Select all lines in the records that include "anning".
[Start of Attachment]
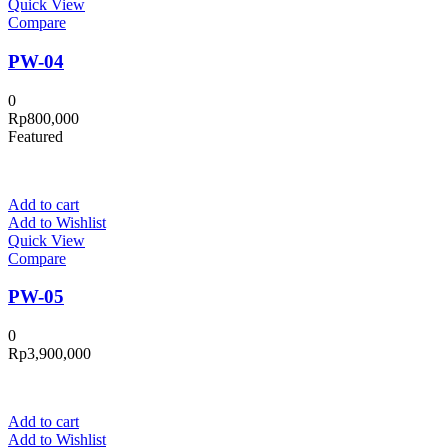
Quick View
Compare
PW-04
0
Rp
800,000
Featured
Add to cart
Add to Wishlist
Quick View
Compare
PW-05
0
Rp
3,900,000
Add to cart
Add to Wishlist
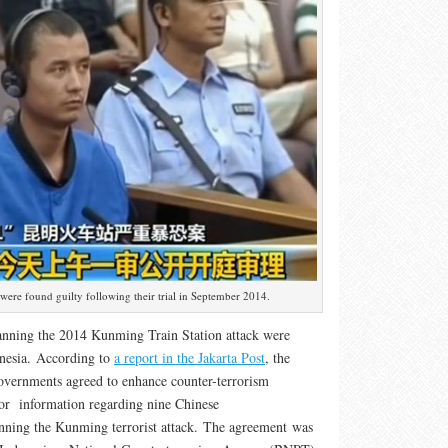
 were found guilty following their trial in September 2014.
anning the 2014 Kunming Train Station attack were
onesia. According to
a report in the Jakarta Post
, the
overnments agreed to enhance counter-terrorism
for information regarding nine Chinese
anning the Kunming terrorist attack. The agreement was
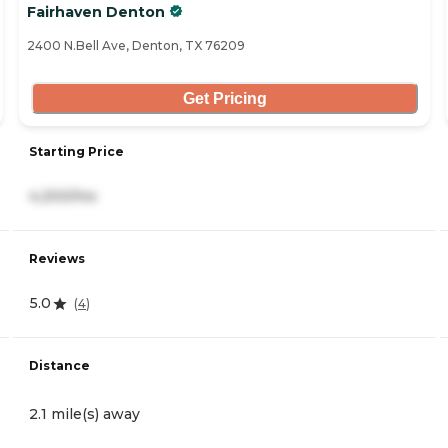
Fairhaven Denton
2400 N.Bell Ave, Denton, TX 76209
Get Pricing
Starting Price
4,200/mo
Reviews
5.0
(
4
)
Distance
2.1 mile(s) away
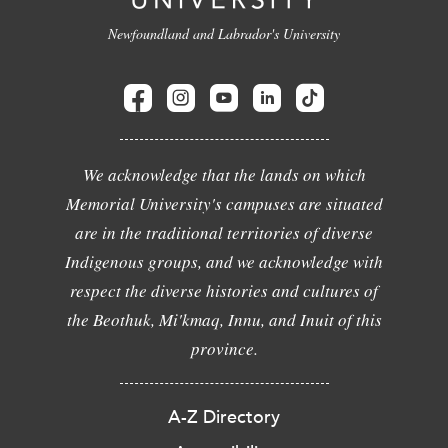
Newfoundland and Labrador's University
We acknowledge that the lands on which
Memorial University's campuses are situated
are in the traditional territories of diverse
Indigenous groups, and we acknowledge with
respect the diverse histories and cultures of
the Beothuk, Mi'kmaq, Innu, and Inuit of this
province.
A-Z Directory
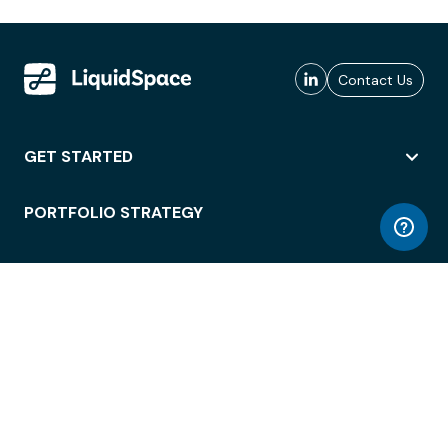
Contact Us
GET STARTED
PORTFOLIO STRATEGY
WORKSPACE ACCESS
WORKPLACE OPERATIONS
EMPLOYEE EXPERIENCE
ENTERPRISE SECURITY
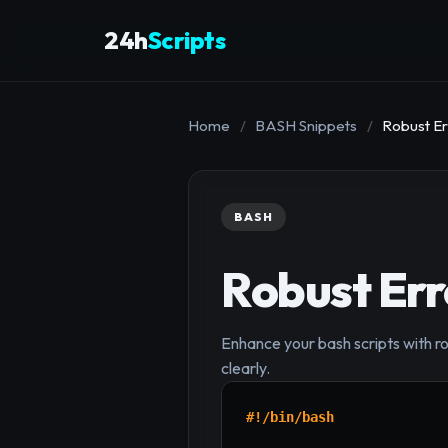
24h
Scripts
Home
/
BASH Snippets
/
Robust Er
BASH
Robust Err
Enhance your bash scripts with rob
clearly.
#!/bin/bash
[End of Attachment]
→ EXERCISE SOLUTION:
anning the 2014 Kunming Train Station attack were
anning the Kunming terrorist attack. The agreement was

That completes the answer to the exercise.